[Saved entries]
--*--
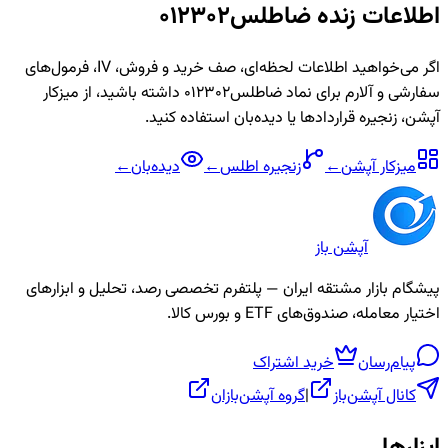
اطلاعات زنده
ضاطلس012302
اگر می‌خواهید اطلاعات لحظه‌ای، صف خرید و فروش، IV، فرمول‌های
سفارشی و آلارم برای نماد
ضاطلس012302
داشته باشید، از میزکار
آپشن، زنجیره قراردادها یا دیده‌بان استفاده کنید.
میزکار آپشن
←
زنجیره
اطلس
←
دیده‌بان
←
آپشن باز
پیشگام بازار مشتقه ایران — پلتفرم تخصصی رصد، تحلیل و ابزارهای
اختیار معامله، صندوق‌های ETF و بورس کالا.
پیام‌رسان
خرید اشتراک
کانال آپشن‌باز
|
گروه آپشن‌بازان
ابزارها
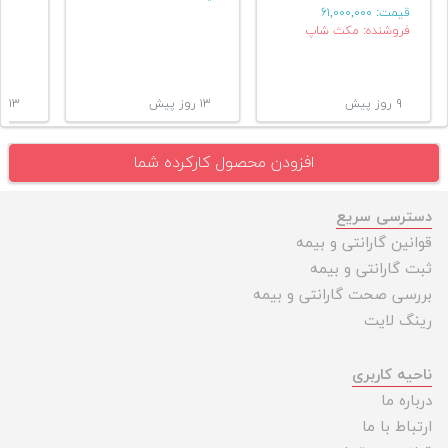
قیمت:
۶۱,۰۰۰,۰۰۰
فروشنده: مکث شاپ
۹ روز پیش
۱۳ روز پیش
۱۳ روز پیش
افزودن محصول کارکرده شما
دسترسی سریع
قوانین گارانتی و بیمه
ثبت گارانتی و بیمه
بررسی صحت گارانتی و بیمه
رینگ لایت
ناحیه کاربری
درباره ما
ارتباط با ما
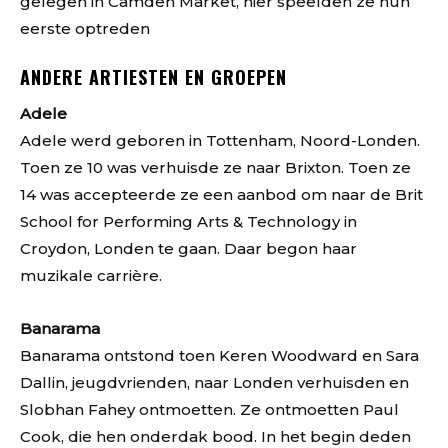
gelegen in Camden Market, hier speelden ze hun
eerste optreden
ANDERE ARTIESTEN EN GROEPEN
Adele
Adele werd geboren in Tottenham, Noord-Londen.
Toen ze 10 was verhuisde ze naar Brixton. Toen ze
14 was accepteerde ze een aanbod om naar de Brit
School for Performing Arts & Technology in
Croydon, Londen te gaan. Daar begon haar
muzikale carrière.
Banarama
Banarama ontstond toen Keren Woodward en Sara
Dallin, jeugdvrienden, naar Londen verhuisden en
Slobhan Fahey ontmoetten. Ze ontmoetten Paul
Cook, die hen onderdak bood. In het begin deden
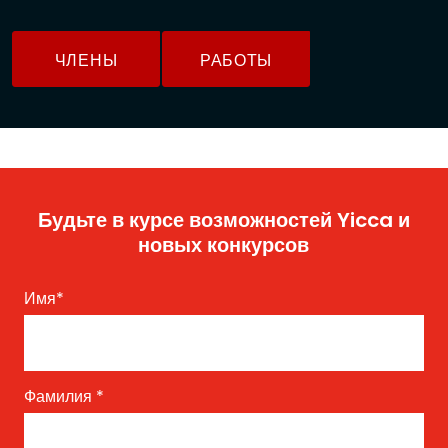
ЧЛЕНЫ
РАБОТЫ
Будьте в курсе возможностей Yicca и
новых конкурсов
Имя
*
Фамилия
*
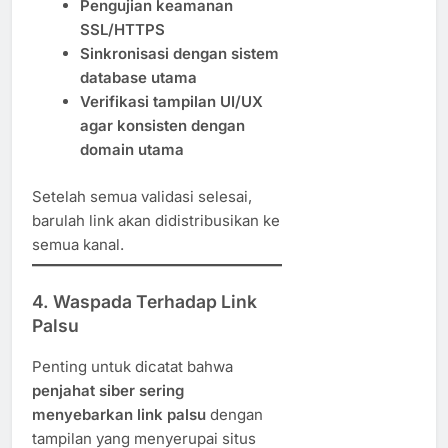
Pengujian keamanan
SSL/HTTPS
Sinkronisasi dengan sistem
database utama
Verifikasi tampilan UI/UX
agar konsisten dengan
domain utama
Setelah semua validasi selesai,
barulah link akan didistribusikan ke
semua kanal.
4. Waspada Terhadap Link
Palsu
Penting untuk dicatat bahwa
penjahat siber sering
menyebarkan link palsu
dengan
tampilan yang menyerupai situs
--*--
_Assignment:_ Go over the data above and copy every line that has the word "Londen" in it.

_Completed exercise:_
Adele werd geboren in Tottenham, Noord-Londen.
Croydon, Londen te gaan. Daar begon haar
Dallin, jeugdvrienden, naar Londen verhuisden en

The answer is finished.